Problem requirements » Please copy every line below that contains the string "Эльмира".

Material for this exercise »
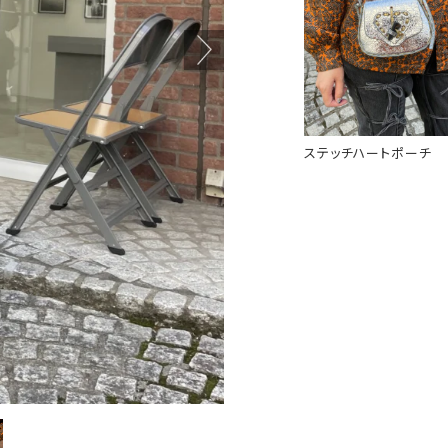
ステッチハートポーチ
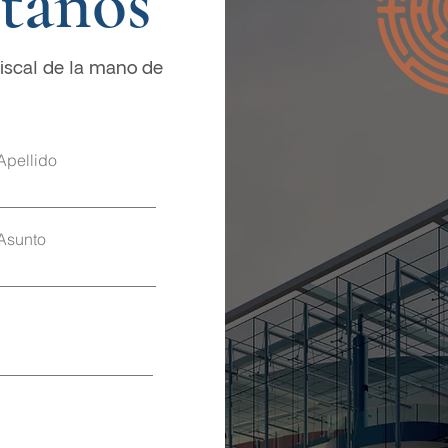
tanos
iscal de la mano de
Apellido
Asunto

* * *

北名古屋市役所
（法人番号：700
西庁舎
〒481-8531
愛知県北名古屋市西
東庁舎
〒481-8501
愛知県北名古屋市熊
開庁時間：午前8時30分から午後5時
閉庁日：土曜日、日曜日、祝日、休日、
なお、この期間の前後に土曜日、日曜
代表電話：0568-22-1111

* * *

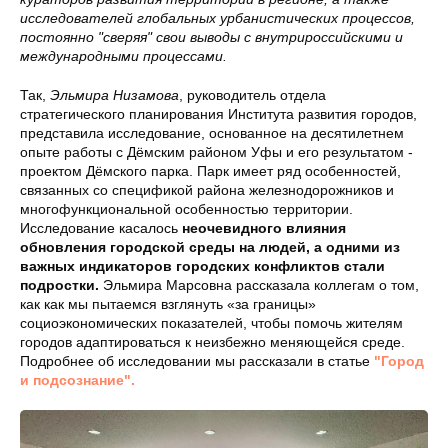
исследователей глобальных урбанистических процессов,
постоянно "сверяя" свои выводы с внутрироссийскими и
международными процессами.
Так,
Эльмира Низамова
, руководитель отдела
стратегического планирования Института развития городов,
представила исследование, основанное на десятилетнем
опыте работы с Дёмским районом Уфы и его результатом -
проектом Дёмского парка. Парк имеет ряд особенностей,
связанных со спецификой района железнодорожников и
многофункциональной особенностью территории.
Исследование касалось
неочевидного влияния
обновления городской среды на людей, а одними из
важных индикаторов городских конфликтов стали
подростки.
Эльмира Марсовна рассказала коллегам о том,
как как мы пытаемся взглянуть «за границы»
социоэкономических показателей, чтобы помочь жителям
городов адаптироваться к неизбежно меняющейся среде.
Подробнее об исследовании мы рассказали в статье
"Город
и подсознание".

Response to this exercise »
Эльмира Низамова
Эльмира Марсовна рассказала коллегам о том,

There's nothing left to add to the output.